WHAT THIS TASK INVOLVES:
Each entry that follows is to be copied exactly, minus any pictures.

Data items:

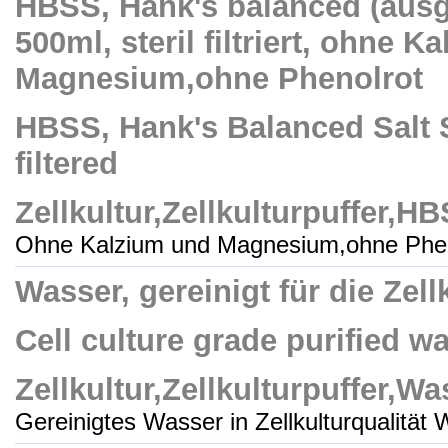
HBSS, Hank's balanced (aus
500ml, steril filtriert, ohne 
Magnesium,ohne Phenolrot
HBSS, Hank's Balanced Salt S
filtered
Zellkultur,Zellkulturpuffer,H
Ohne Kalzium und Magnesium,ohne Pheno
Wasser, gereinigt für die Zellkul
Cell culture grade purified wat
Zellkultur,Zellkulturpuffer,Wa
Gereinigtes Wasser in Zellkulturqualität W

RESULT OF THIS TASK:
HBSS, Hank's balanced (aus
500ml, steril filtriert, ohne 
Magnesium,ohne Phenolrot
HBSS, Hank's Balanced Salt S
filtered
Zellkultur,Zellkulturpuffer,H
Ohne Kalzium und Magnesium,ohne Pheno
Wasser, gereinigt für die Zellkul
Cell culture grade purified wat
Zellkultur,Zellkulturpuffer,Wa
Gereinigtes Wasser in Zellkulturqualität W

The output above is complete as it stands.